[Page images and extracted text]

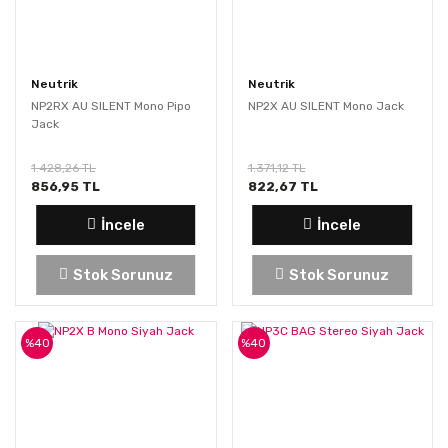
Neutrik
Neutrik
NP2RX AU SILENT Mono Pipo
NP2X AU SILENT Mono Jack
Jack
1.428,26 TL
1.371,12 TL
856,95 TL
822,67 TL
İncele
İncele
Stok Sorunuz
Stok Sorunuz
%40
%40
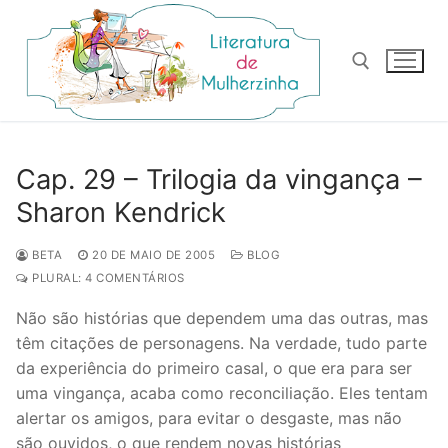
Pular
para
o
conteúdo
Pesquisar por:
Cap. 29 – Trilogia da vingança –
Sharon Kendrick
BETA
20 DE MAIO DE 2005
BLOG
PLURAL: 4 COMENTÁRIOS
Não são histórias que dependem uma das outras, mas
têm citações de personagens. Na verdade, tudo parte
da experiência do primeiro casal, o que era para ser
uma vingança, acaba como reconciliação. Eles tentam
alertar os amigos, para evitar o desgaste, mas não
são ouvidos, o que rendem novas histórias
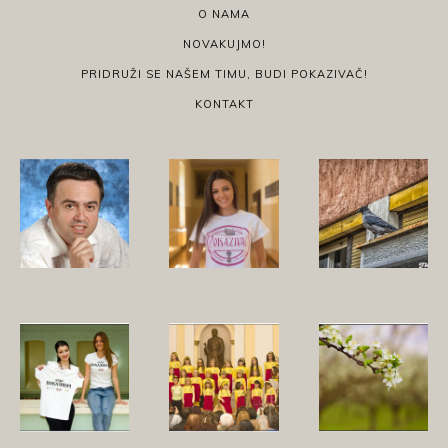
O NAMA
NOVAKUJMO!
PRIDRUŽI SE NAŠEM TIMU, BUDI POKAZIVAČ!
KONTAKT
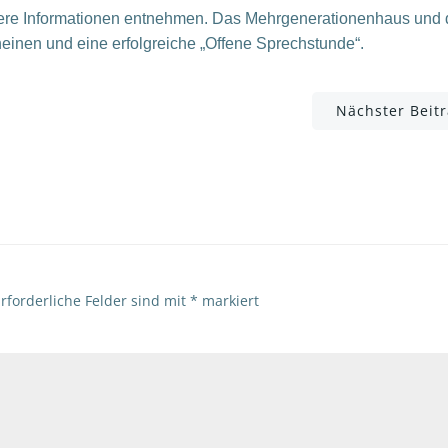
itere Informationen entnehmen. Das Mehrgenerationenhaus und 
cheinen und eine erfolgreiche „Offene Sprechstunde“.
Post
Nächster Beit
navigation
rforderliche Felder sind mit
*
markiert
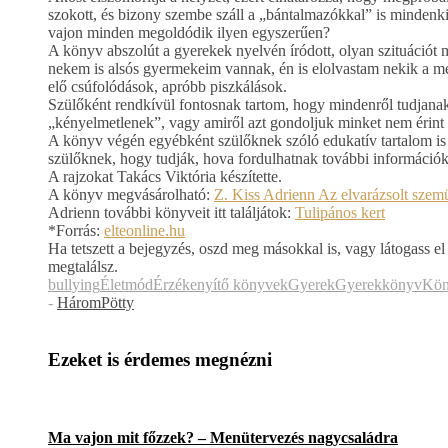
szokott, és bizony szembe száll a „bántalmazókkal” is mindenki
vajon minden megoldódik ilyen egyszerűen?
A könyv abszolút a gyerekek nyelvén íródott, olyan szituációt
nekem is alsós gyermekeim vannak, én is elolvastam nekik a mesé
elő csúfolódások, apróbb piszkálások.
Szülőként rendkívül fontosnak tartom, hogy mindenről tudjanak
„kényelmetlenek”, vagy amiről azt gondoljuk minket nem érint 
A könyv végén egyébként szülőknek szóló edukatív tartalom is t
szülőknek, hogy tudják, hova fordulhatnak további információk
A rajzokat Takács Viktória készítette.
A könyv megvásárolható:
Z. Kiss Adrienn Az elvarázsolt sze
Adrienn további könyveit itt találjátok:
Tulipános kert
*Forrás:
elteonline.hu
Ha tetszett a bejegyzés, oszd meg másokkal is, vagy látogass el
megtalálsz.
bullying
Életmód
Érzékenyítő könyvek
Gyerek
Gyerekkönyv
Kön
-
HáromPötty
Ezeket is érdemes megnézni
Ma vajon mit főzzek? – Menütervezés nagycsaládra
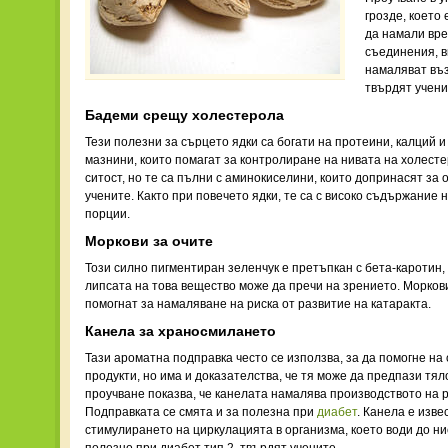
грозде, което
да намали вр
съединения, в
намаляват въз
твърдят учени
Бадеми срещу холестерола
Тези полезни за сърцето ядки са богати на протеини, калций и
мазнини, които помагат за контролиране на нивата на холесте
ситост, но те са пълни с аминокиселини, които допринасят за
учените. Както при повечето ядки, те са с високо съдържание 
порции.
Моркови за очите
Този силно пигментиран зеленчук е претъпкан с бета-каротин,
липсата на това вещество може да пречи на зрението. Моркови
помогнат за намаляване на риска от развитие на катаракта.
Канела за храносмилането
Тази ароматна подправка често се използва, за да помогне на
продукти, но има и доказателства, че тя може да предпази тя
проучване показва, че канелата намалява производството на р
Подправката се смята и за полезна при
диабет
. Канела е изв
стимулирането на циркулацията в организма, което води до ни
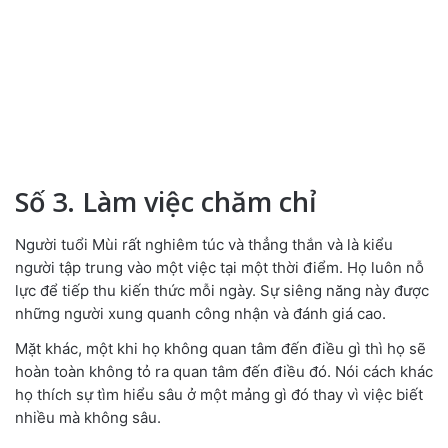
Số 3. Làm việc chăm chỉ
Người tuổi Mùi rất nghiêm túc và thẳng thắn và là kiểu
người tập trung vào một việc tại một thời điểm. Họ luôn nỗ
lực để tiếp thu kiến ​​thức mỗi ngày. Sự siêng năng này được
những người xung quanh công nhận và đánh giá cao.
Mặt khác, một khi họ không quan tâm đến điều gì thì họ sẽ
hoàn toàn không tỏ ra quan tâm đến điều đó. Nói cách khác
họ thích sự tìm hiểu sâu ở một mảng gì đó thay vì việc biết
nhiều mà không sâu.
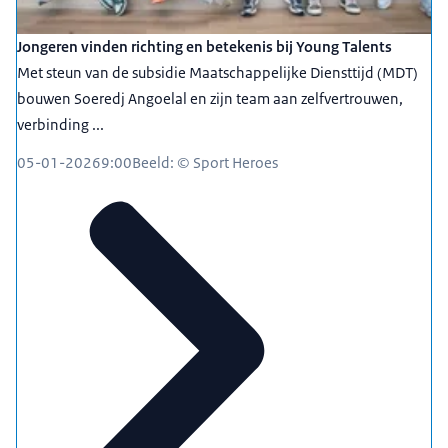
Jongeren vinden richting en betekenis bij Young Talents
Met steun van de subsidie Maatschappelijke Diensttijd (MDT)
bouwen Soeredj Angoelal en zijn team aan zelfvertrouwen,
verbinding ...
05-01-2026
9:00
Beeld: © Sport Heroes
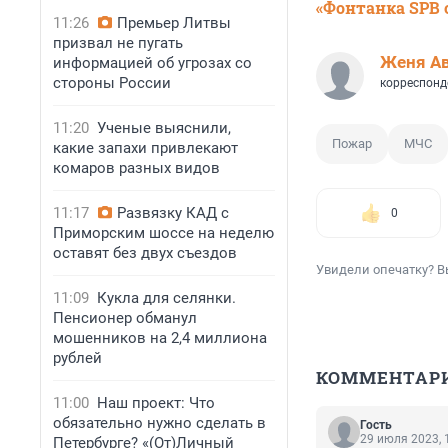
«Фонтанка SPB o
11:26
Премьер Литвы
призвал не пугать
Женя А
информацией об угрозах со
стороны России
корреспонд
11:20
Ученые выяснили,
Пожар
МЧС
какие запахи привлекают
комаров разных видов
11:17
Развязку КАД с
0
Приморским шоссе на неделю
оставят без двух съездов
Увидели опечатку? В
11:09
Кукла для селянки.
Пенсионер обманул
мошенников на 2,4 миллиона
рублей
КОММЕНТАР
11:00
Наш проект: Что
обязательно нужно сделать в
Гость
29 июля 2023, 
Петербурге? «(От)Личный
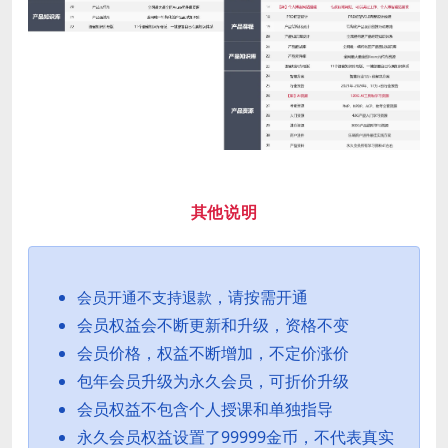
其他说明
，请按需开通
会员开通不支持退款
会员权益会不断更新和升级，资格不变
会员价格，权益不断增加，不定价涨价
包年会员升级为永久会员，可折价升级
会员权益不包含个人授课和单独指导
永久会员权益设置了99999金币，不代表真实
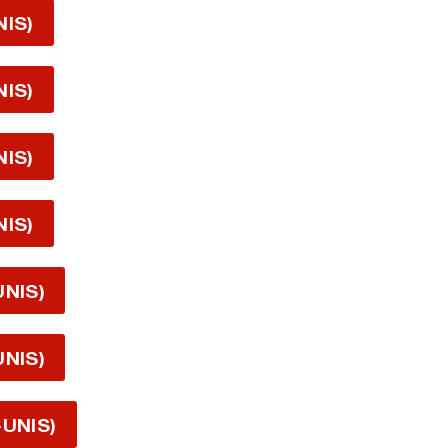
NIS)
NIS)
NIS)
NIS)
UNIS)
UNIS)
-UNIS)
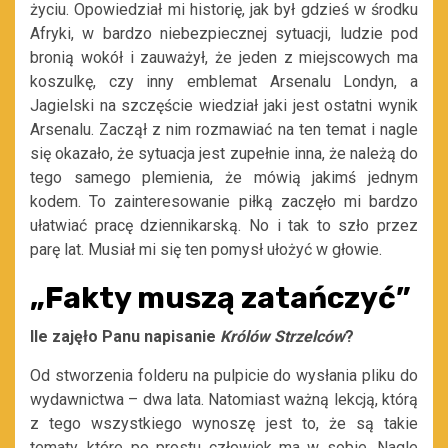
życiu. Opowiedział mi historię, jak był gdzieś w środku
Afryki, w bardzo niebezpiecznej sytuacji, ludzie pod
bronią wokół i zauważył, że jeden z miejscowych ma
koszulkę, czy inny emblemat Arsenalu Londyn, a
Jagielski na szczęście wiedział jaki jest ostatni wynik
Arsenalu. Zaczął z nim rozmawiać na ten temat i nagle
się okazało, że sytuacja jest zupełnie inna, że należą do
tego samego plemienia, że mówią jakimś jednym
kodem. To zainteresowanie piłką zaczęło mi bardzo
ułatwiać pracę dziennikarską. No i tak to szło przez
parę lat. Musiał mi się ten pomysł ułożyć w głowie.
„Fakty muszą zatańczyć”
Ile zajęło Panu napisanie
Królów Strzelców
?
Od stworzenia folderu na pulpicie do wysłania pliku do
wydawnictwa – dwa lata. Natomiast ważną lekcją, którą
z tego wszystkiego wynoszę jest to, że są takie
tematy, które po prostu człowiek ma w sobie. Nagle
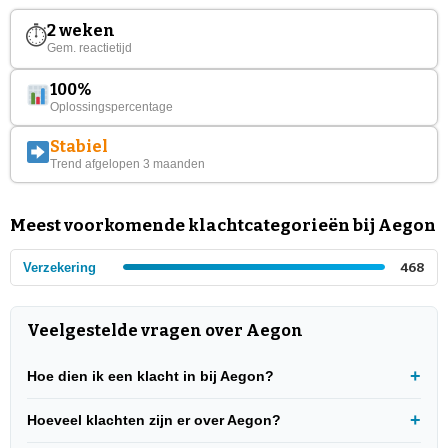
2 weken
⏱
Gem. reactietijd
100%
Oplossingspercentage
Stabiel
Trend afgelopen 3 maanden
Meest voorkomende klachtcategorieën bij Aegon
Verzekering
468
Veelgestelde vragen over Aegon
Hoe dien ik een klacht in bij Aegon?
Hoeveel klachten zijn er over Aegon?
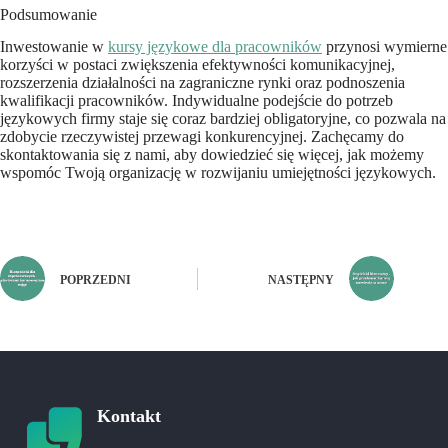
Podsumowanie
Inwestowanie w
kursy językowe dla pracowników
przynosi wymierne
korzyści w postaci zwiększenia efektywności komunikacyjnej,
rozszerzenia działalności na zagraniczne rynki oraz podnoszenia
kwalifikacji pracowników. Indywidualne podejście do potrzeb
językowych firmy staje się coraz bardziej obligatoryjne, co pozwala na
zdobycie rzeczywistej przewagi konkurencyjnej. Zachęcamy do
skontaktowania się z nami, aby dowiedzieć się więcej, jak możemy
wspomóc Twoją organizację w rozwijaniu umiejętności językowych.
POPRZEDNI
NASTĘPNY
Kontakt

• EXERCISE AIM:
Set down each entry above exactly as it appears. Omit the pictures.

• RESULT:
Neutrik
Neutrik
NP2RX AU SILENT Mono Pipo
NP2X AU SILENT Mono Jack
Jack
1.428,26 TL
1.371,12 TL
856,95 TL
822,67 TL
İncele
İncele
Stok Sorunuz
Stok Sorunuz
%40
%40
Pular
para
o
conteúdo
Pesquisar por:
Cap. 29 – Trilogia da vingança –
Sharon Kendrick
BETA
20 DE MAIO DE 2005
BLOG
PLURAL: 4 COMENTÁRIOS
Não são histórias que dependem uma das outras, mas
têm citações de personagens. Na verdade, tudo parte
da experiência do primeiro casal, o que era para ser
uma vingança, acaba como reconciliação. Eles tentam
alertar os amigos, para evitar o desgaste, mas não
são ouvidos, o que rendem novas histórias
O NAMA
NOVAKUJMO!
PRIDRUŽI SE NAŠEM TIMU, BUDI POKAZIVAČ!
KONTAKT
itere Informationen entnehmen. Das Mehrgenerationenhaus und 
cheinen und eine erfolgreiche „Offene Sprechstunde“.
Post
Nächster Beit
navigation
rforderliche Felder sind mit
*
markiert
szokott, és bizony szembe száll a „bántalmazókkal” is mindenki
vajon minden megoldódik ilyen egyszerűen?
A könyv abszolút a gyerekek nyelvén íródott, olyan szituációt
nekem is alsós gyermekeim vannak, én is elolvastam nekik a mesé
elő csúfolódások, apróbb piszkálások.
Szülőként rendkívül fontosnak tartom, hogy mindenről tudjanak
„kényelmetlenek”, vagy amiről azt gondoljuk minket nem érint 
A könyv végén egyébként szülőknek szóló edukatív tartalom is t
szülőknek, hogy tudják, hova fordulhatnak további információk
A rajzokat Takács Viktória készítette.
A könyv megvásárolható:
Z. Kiss Adrienn Az elvarázsolt sze
Adrienn további könyveit itt találjátok:
Tulipános kert
*Forrás:
elteonline.hu
Ha tetszett a bejegyzés, oszd meg másokkal is, vagy látogass el
megtalálsz.
bullying
Életmód
Érzékenyítő könyvek
Gyerek
Gyerekkönyv
Kön
-
HáromPötty
Ezeket is érdemes megnézni
Ma vajon mit főzzek? – Menütervezés nagycsaládra
грозде, което
да намали вр
съединения, в
намаляват въз
твърдят учени
Бадеми срещу холестерола
Тези полезни за сърцето ядки са богати на протеини, калций и
мазнини, които помагат за контролиране на нивата на холесте
ситост, но те са пълни с аминокиселини, които допринасят за
учените. Както при повечето ядки, те са с високо съдържание 
порции.
Моркови за очите
Този силно пигментиран зеленчук е претъпкан с бета-каротин,
липсата на това вещество може да пречи на зрението. Моркови
помогнат за намаляване на риска от развитие на катаракта.
Канела за храносмилането
Тази ароматна подправка често се използва, за да помогне на
продукти, но има и доказателства, че тя може да предпази тя
проучване показва, че канелата намалява производството на р
Подправката се смята и за полезна при
диабет
. Канела е изв
стимулирането на циркулацията в организма, което води до ни
Số 3. Làm việc chăm chỉ
Người tuổi Mùi rất nghiêm túc và thẳng thắn và là kiểu
người tập trung vào một việc tại một thời điểm. Họ luôn nỗ
lực để tiếp thu kiến ​​thức mỗi ngày. Sự siêng năng này được
những người xung quanh công nhận và đánh giá cao.
Mặt khác, một khi họ không quan tâm đến điều gì thì họ sẽ
hoàn toàn không tỏ ra quan tâm đến điều đó. Nói cách khác
họ thích sự tìm hiểu sâu ở một mảng gì đó thay vì việc biết
nhiều mà không sâu.
Jongeren vinden richting en betekenis bij Young Talents
Met steun van de subsidie Maatschappelijke Diensttijd (MDT)
bouwen Soeredj Angoelal en zijn team aan zelfvertrouwen,
verbinding ...
05-01-2026
9:00
Beeld: © Sport Heroes
«Фонтанка SPB o
11:26
Премьер Литвы
призвал не пугать
Женя А
информацией об угрозах со
стороны России
корреспонд
11:20
Ученые выяснили,
Пожар
МЧС
какие запахи привлекают
комаров разных видов
11:17
Развязку КАД с
0
Приморским шоссе на неделю
оставят без двух съездов
Увидели опечатку? В
11:09
Кукла для селянки.
Пенсионер обманул
мошенников на 2,4 миллиона
рублей
КОММЕНТАР
11:00
Наш проект: Что
обязательно нужно сделать в
Гость
29 июля 2023, 
Петербурге? «(От)Личный
其他说明
，请按需开通
会员开通不支持退款
会员权益会不断更新和升级，资格不变
会员价格，权益不断增加，不定价涨价
包年会员升级为永久会员，可折价升级
会员权益不包含个人授课和单独指导
永久会员权益设置了99999金币，不代表真实
NIS)
NIS)
NIS)
NIS)
UNIS)
UNIS)
-UNIS)
życiu. Opowiedział mi historię, jak był gdzieś w środku
Afryki, w bardzo niebezpiecznej sytuacji, ludzie pod
bronią wokół i zauważył, że jeden z miejscowych ma
koszulkę, czy inny emblemat Arsenalu Londyn, a
Jagielski na szczęście wiedział jaki jest ostatni wynik
Arsenalu. Zaczął z nim rozmawiać na ten temat i nagle
się okazało, że sytuacja jest zupełnie inna, że należą do
tego samego plemienia, że mówią jakimś jednym
kodem. To zainteresowanie piłką zaczęło mi bardzo
ułatwiać pracę dziennikarską. No i tak to szło przez
parę lat. Musiał mi się ten pomysł ułożyć w głowie.
„Fakty muszą zatańczyć”
Ile zajęło Panu napisanie
Królów Strzelców
?
Od stworzenia folderu na pulpicie do wysłania pliku do
wydawnictwa – dwa lata. Natomiast ważną lekcją, którą
z tego wszystkiego wynoszę jest to, że są takie
tematy, które po prostu człowiek ma w sobie. Nagle
2 weken
⏱
Gem. reactietijd
100%
Oplossingspercentage
Stabiel
Trend afgelopen 3 maanden
Meest voorkomende klachtcategorieën bij Aegon
Verzekering
468
Veelgestelde vragen over Aegon
Hoe dien ik een klacht in bij Aegon?
Hoeveel klachten zijn er over Aegon?
Podsumowanie
Inwestowanie w
kursy językowe dla pracowników
przynosi wymierne
korzyści w postaci zwiększenia efektywności komunikacyjnej,
rozszerzenia działalności na zagraniczne rynki oraz podnoszenia
kwalifikacji pracowników. Indywidualne podejście do potrzeb
językowych firmy staje się coraz bardziej obligatoryjne, co pozwala na
zdobycie rzeczywistej przewagi konkurencyjnej. Zachęcamy do
skontaktowania się z nami, aby dowiedzieć się więcej, jak możemy
wspomóc Twoją organizację w rozwijaniu umiejętności językowych.
POPRZEDNI
NASTĘPNY
Kontakt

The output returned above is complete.